The connection works to save data into cassandra using spark-connector 1.4.2_s2.10 (Since it has guava 14) However reading data from cassandra fails using the 1.4.2 version of connector.
The right combination suggests to use 1.5.x and hence I started using 1.5.0. First I faced the guava problem and I fixed it using userClasspathFirst solution.
spark-shell --conf spark.yarn.executor.memoryOverhead=2048
--packages datastax:spark-cassandra-connector:1.5.0-s_2.10
--conf spark.cassandra.connection.host=10.236.250.96
--conf spark.executor.extraClassPath=/home/hadoop/lib/guava-16.0.1.jar:/etc/hadoop/conf:/etc/hive/conf:/usr/lib/hadoop-lzo/lib/*:/usr/share/aws/aws-java-sdk/*:/usr/share/aws/emr/emrfs/conf:/usr/share/aws/emr/emrfs/lib/*:/usr/share/aws/emr/emrfs/auxlib/*
--conf spark.driver.extraClassPath=/home/hadoop/lib/guava-16.0.1.jar:/etc/hadoop/conf:/etc/hive/conf:/usr/lib/hadoop-lzo/lib/*:/usr/share/aws/aws-java-sdk/*:/usr/share/aws/emr/emrfs/conf:/usr/share/aws/emr/emrfs/lib/*:/usr/share/aws/emr/emrfs/auxlib/*
--conf spark.driver.userClassPathFirst=true
--conf spark.executor.userClassPathFirst=true
Now I get past Guava 16 error, however since I am using the userClassPathFirst i am facing another conflict, and I am not getting any way to resolve it.

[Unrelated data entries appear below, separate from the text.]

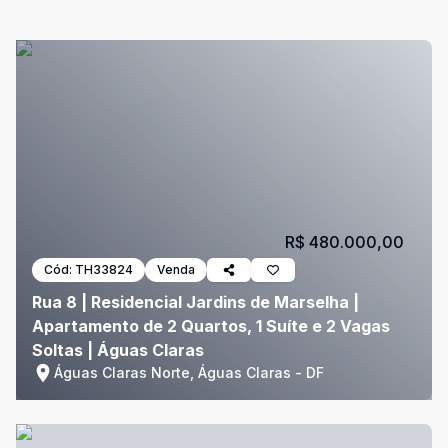
R$ 480.000,00
Cód:
TH33824
Venda
Rua 8 | Residencial Jardins de Marselha |
Apartamento de 2 Quartos, 1 Suíte e 2 Vagas
Soltas | Águas Claras
Águas Claras Norte, Águas Claras - DF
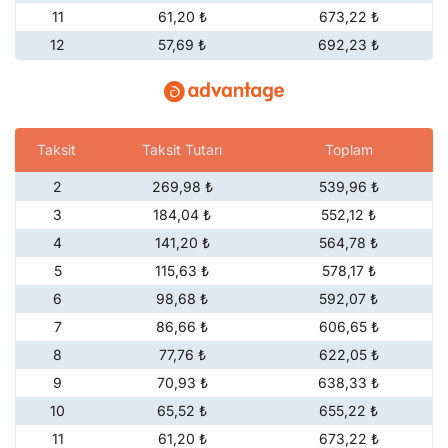
11
61,20 ₺
673,22 ₺
12
57,69 ₺
692,23 ₺
Taksit
Taksit Tutarı
Toplam
2
269,98 ₺
539,96 ₺
3
184,04 ₺
552,12 ₺
4
141,20 ₺
564,78 ₺
5
115,63 ₺
578,17 ₺
6
98,68 ₺
592,07 ₺
7
86,66 ₺
606,65 ₺
8
77,76 ₺
622,05 ₺
9
70,93 ₺
638,33 ₺
10
65,52 ₺
655,22 ₺
11
61,20 ₺
673,22 ₺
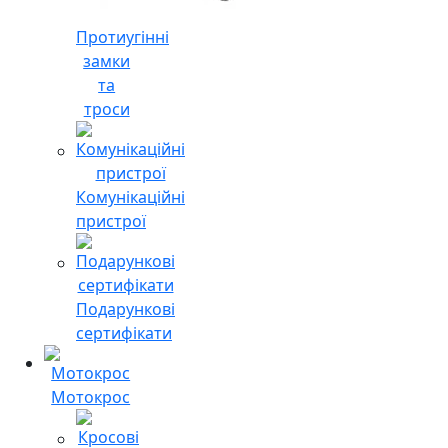
Протиугінні
замки
та
троси
Комунікаційні
пристрої
Подарункові
сертифікати
Мотокрос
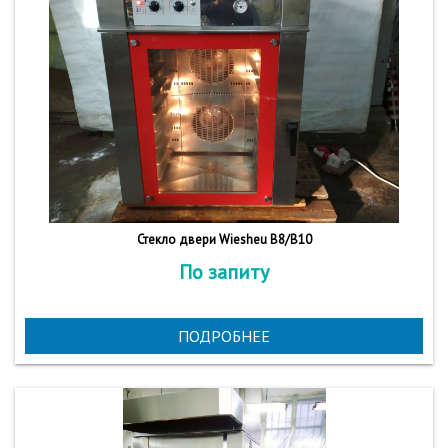
Стекло двери Wiesheu B8/B10
По запиту
ПОДРОБНЕЕ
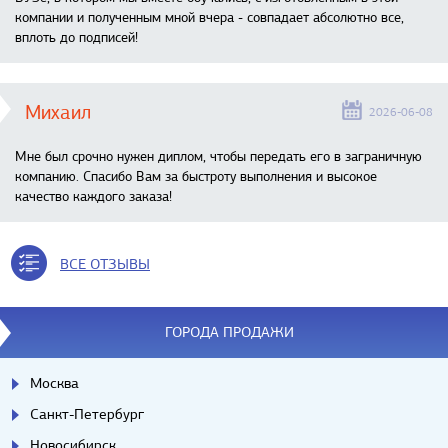
компании и полученным мной вчера - совпадает абсолютно все,
вплоть до подписей!
Михаил
2026-06-08
Мне был срочно нужен диплом, чтобы передать его в заграничную
компанию. Спасибо Вам за быстроту выполнения и высокое
качество каждого заказа!
ВСЕ ОТЗЫВЫ
ГОРОДА ПРОДАЖИ
Москва
Санкт-Петербург
Новосибирск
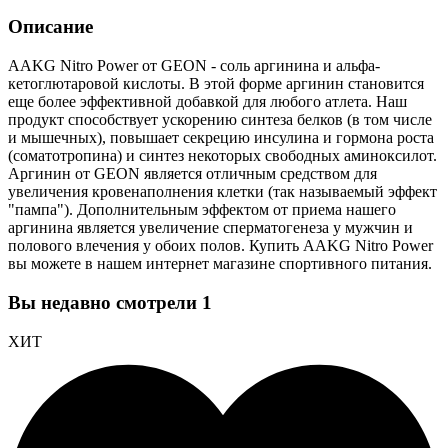
Описание
AAKG Nitro Power от GEON - cоль аргинина и альфа-
кетоглютаровой кислоты. В этой форме аргинин становится
еще более эффективной добавкой для любого атлета. Наш
продукт способствует ускорению синтеза белков (в том числе
и мышечных), повышает секрецию инсулина и гормона роста
(соматотропина) и синтез некоторых свободных аминоксилот.
Аргинин от GEON является отличным средством для
увеличения кровенаполнения клетки (так называемый эффект
"пампа"). Дополнительным эффектом от приема нашего
аргинина является увеличение сперматогенеза у мужчин и
полового влечения у обоих полов. Купить AAKG Nitro Power
вы можете в нашем интернет магазине спортивного питания.
Вы недавно смотрели
1
ХИТ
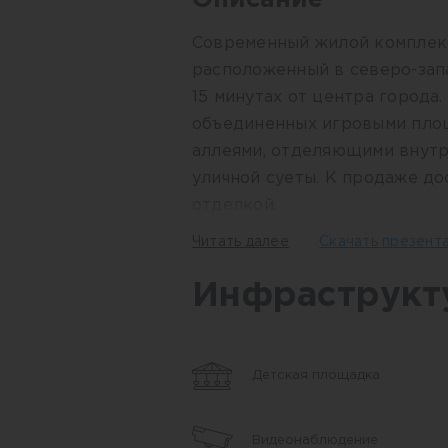
Описание
Современный жилой комплекс
расположенный в северо-запа
15 минутах от центра города.
объединенных игровыми пло
аллеями, отделяющими внутр
уличной суеты. К продаже до
отделкой.
Читать далее
Скачать презен
Двор-парк с зонами отдыха, 
прогулочной аллей. Для зан
Инфраструкт
зоны Воркаута с различными
позволяют провести полноце
открытом воздухе.
Детская площадка
В «НИКС Сити» для прогулок
Видеонаблюдение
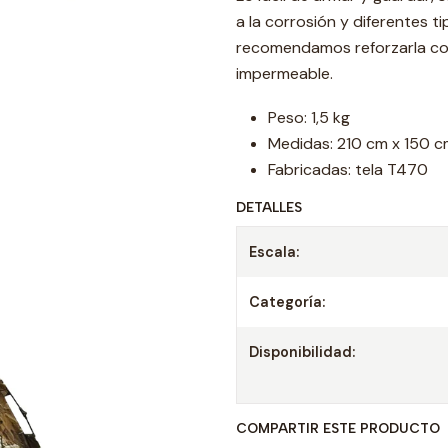
a la corrosión y diferentes tip
recomendamos reforzarla con
impermeable.
Peso: 1,5 kg
Medidas: 210 cm x 150 c
Fabricadas: tela T470
DETALLES
Escala:
Categoría:
Disponibilidad:
COMPARTIR ESTE PRODUCTO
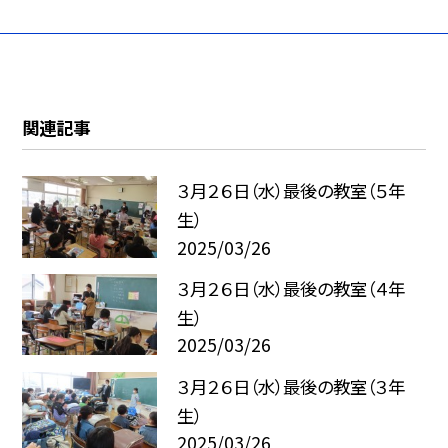
関連記事
３月２６日（水）最後の教室（５年
生）
2025/03/26
３月２６日（水）最後の教室（４年
生）
2025/03/26
３月２６日（水）最後の教室（３年
生）
2025/03/26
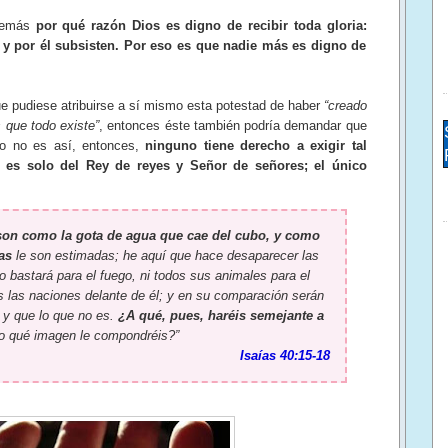
además
por qué razón Dios es digno de recibir toda gloria:
 y por él subsisten. Por eso es que nadie más es digno de
ue pudiese atribuirse a sí mismo esta potestad de haber
“creado
 que todo existe”
, entonces éste también podría demandar que
mo no es así, entonces,
ninguno tiene derecho a exigir tal
 es solo del Rey de reyes y Señor de señores; el único
 son como la gota de agua que cae del cubo, y como
as
le son estimadas; he aquí que hace desaparecer las
o bastará para el fuego, ni todos sus animales para el
s las naciones delante de él; y en su comparación serán
y que lo que no es.
¿A qué, pues, haréis semejante a
o qué imagen le compondréis?”
Isaías 40:15-18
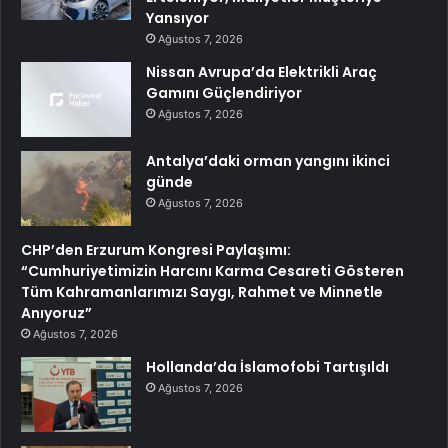
Yansıyor
Ağustos 7, 2026
Nissan Avrupa’da Elektrikli Araç
Gamını Güçlendiriyor
Ağustos 7, 2026
Antalya’daki orman yangını ikinci
günde
Ağustos 7, 2026
CHP’den Erzurum Kongresi Paylaşımı:
“Cumhuriyetimizin Harcını Karma Cesareti Gösteren
Tüm Kahramanlarımızı Saygı, Rahmet ve Minnetle
Anıyoruz”
Ağustos 7, 2026
Hollanda’da İslamofobi Tartışıldı
Ağustos 7, 2026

Lost task 2.1 in stage 2.0 (TID 6, ip-10-187-78-197.ec2.internal): java.lang.LinkageError:
loader constraint violation: loader (instance of org/apache/spark/util/ChildFirstURLClassLoader) previously initiated loading for a different type with name "org/slf4j/Logger"
I am having the same trouble when I repeast the steps using Java code instead of spark-shell. Any solution to get past it, or any other cleaner way?
Thanks!